Bloomberg News reports the latest ultimatum from House Speaker John Boehner (R-OH) to President Barack Obama:

“We await the president’s submission of the three trade agreements sitting on his desk so the House can consider them in tandem” with the aid and preference programs, Boehner, an Ohio Republican, said in a statement yesterday. “If the president submits these agreements promptly, I’m confident that all four bills can be signed into law by mid-October.”

Apart from Rep. Paul Ryan’s budget resolution and the president’s deficit reduction proposal, there may be no better example of how different is each party’s idea of sound economic policy.

Boehner wants Obama to release three trade treaties negotiated by the Bush Administration so that Americans and their counterparts in Columbia, South Korea and Panama can start enjoying the benefits of free trade.

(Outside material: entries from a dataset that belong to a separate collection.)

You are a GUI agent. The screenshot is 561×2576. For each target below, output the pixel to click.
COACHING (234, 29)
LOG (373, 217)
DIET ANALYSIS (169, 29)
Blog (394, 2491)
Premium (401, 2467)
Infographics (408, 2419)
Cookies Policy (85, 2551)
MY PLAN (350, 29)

For his part, Obama wants to force Republicans into funding another round of unemployment benefits, this time for workers displaced by the yet-to-be-ratified agreements.  That’s right: the president wants to spend money on people who may never be fired.

First of all, it’s fallacious to assume that businesses operating at historically low worker levels will fire employees; especially since increased trade opportunities are more likely to lead to hiring increases.  Moreover, Obama fails to recognize the cost of not enacting the three free trade agreements.  For instance, the U.S. Chamber of Commerce estimates that failure to ratify the agreements will cost 380,000 jobs due to missed business opportunities.

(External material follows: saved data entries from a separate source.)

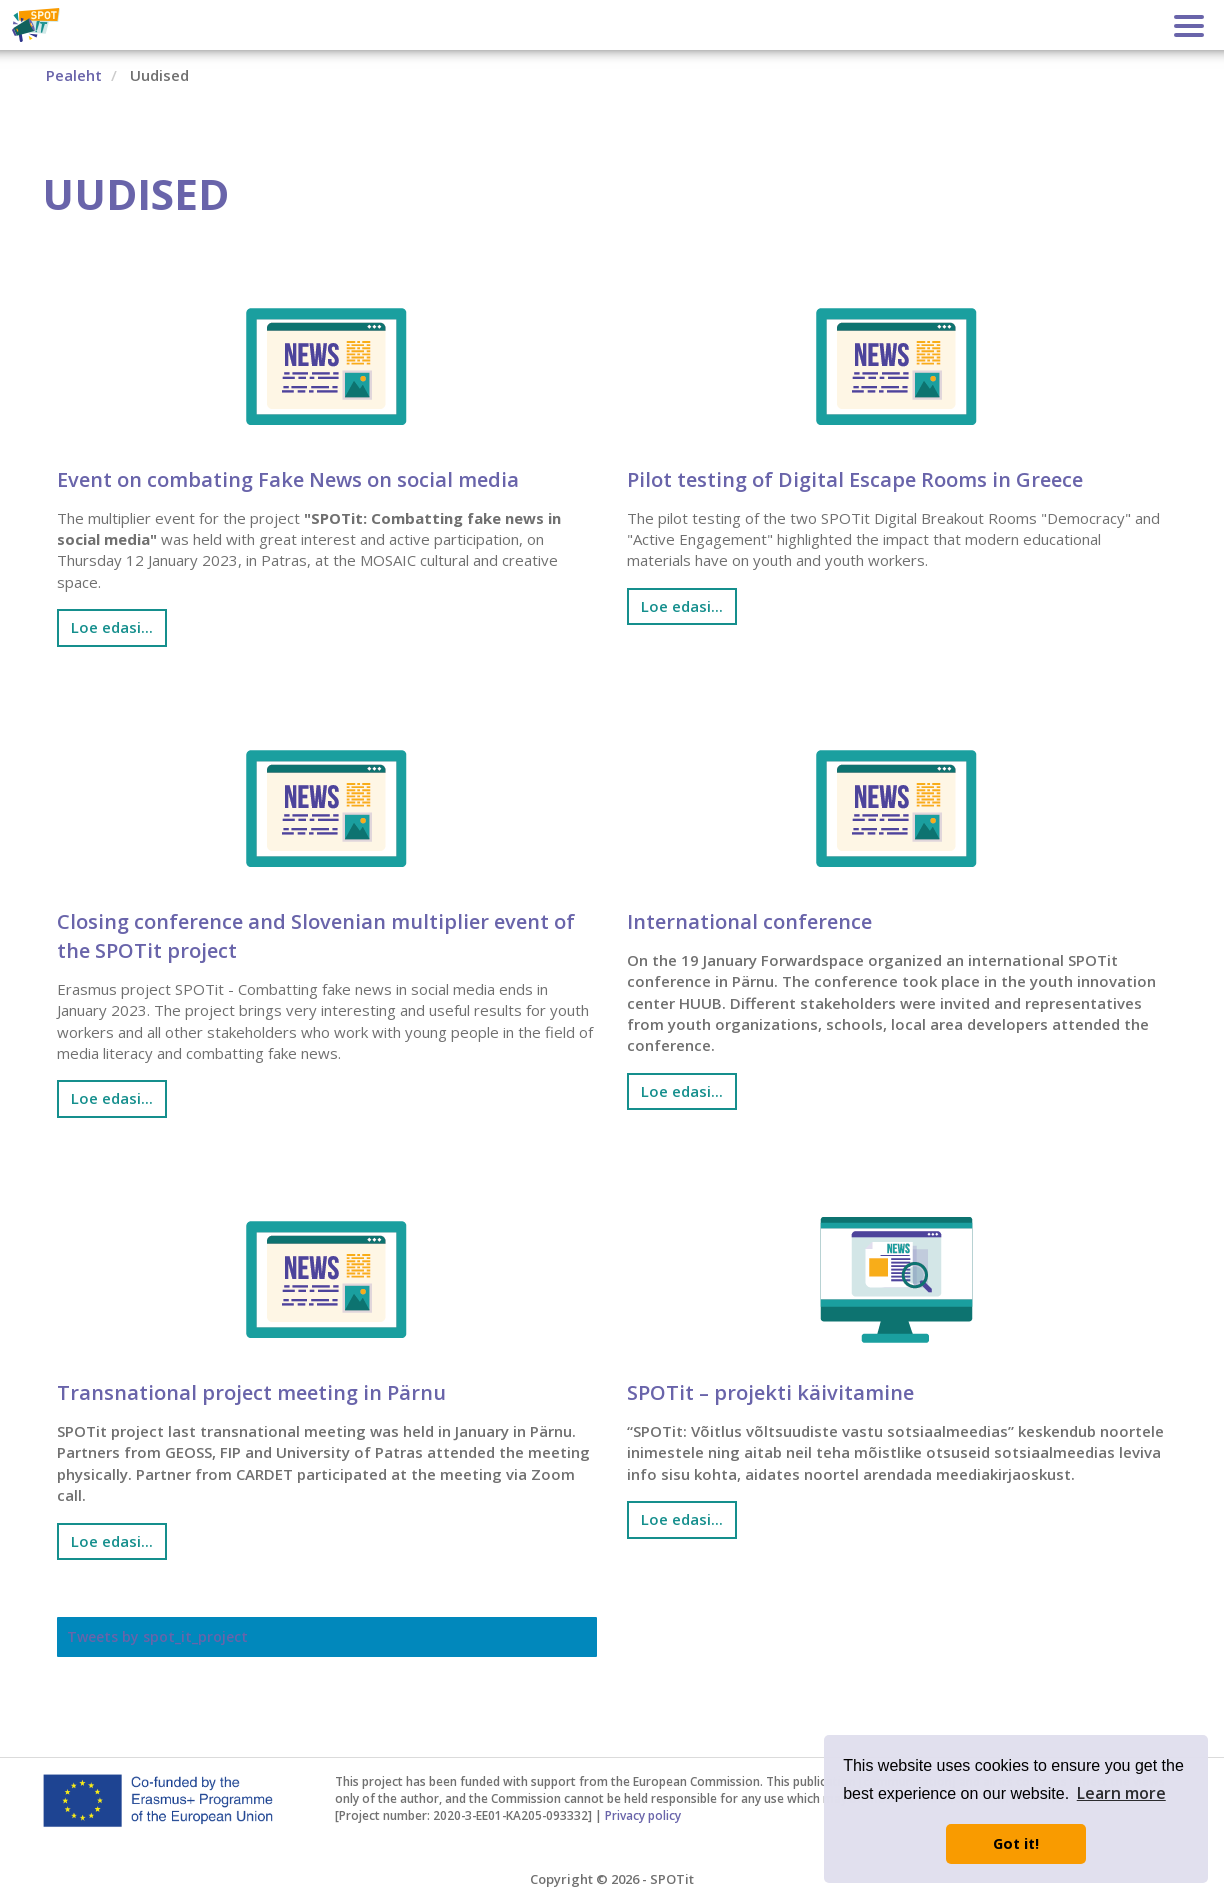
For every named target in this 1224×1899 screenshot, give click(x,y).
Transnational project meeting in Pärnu (251, 1392)
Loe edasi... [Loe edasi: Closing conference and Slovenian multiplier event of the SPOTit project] (112, 1098)
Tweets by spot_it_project (157, 1636)
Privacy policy (643, 1815)
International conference (749, 921)
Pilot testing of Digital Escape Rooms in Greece (855, 479)
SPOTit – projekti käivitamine (770, 1392)
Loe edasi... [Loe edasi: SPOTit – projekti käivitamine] (682, 1519)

At the heart of this dispute is the focus of each party.  Boehner and the Republicans want to spur economic growth.  Obama and the Democrats want to lock-in the growth of the entitlement state.

Boehner is right to demand action on both free trade and worker aid at the same time.  If Obama cries foul, it’s only because his childish attempt to spend more and get less was called out.

September 16th, 2011 at 2:49 pm
Boehner Rides the REINS

Speaker John Boehner’s jobs plan is well targeted. It was especially encouraging to see him lead with useful attacks on the regulatory state. As a matter of fact, if you look at the summary of his plan, you’ll see that item number one is about requiring congressional approval for “major” new regulations. What he’s referring to is the REINS Act, which we wrote about a couple of times while I was at the Washington Times. This is good stuff, and very important. Please do read those two links in the previous section for an explanation. The first of those came almost a year ago to the day; the numbers need updating, but this paragraph provides a sense of the problem:

Under the Obama administration, bureaucrats have gone wild, with the Code of Federal Regulations reaching a record 163,333 pages last year (and growing). That’s an increase of 22,000 pages since 2000. In 2008, the Small Business Administration estimated that the annual cost to the economy of these regulations was $1.75 trillion, which was even before the regulatory explosion under Mr. Obama.

On deregulation, Boehner is on the right track.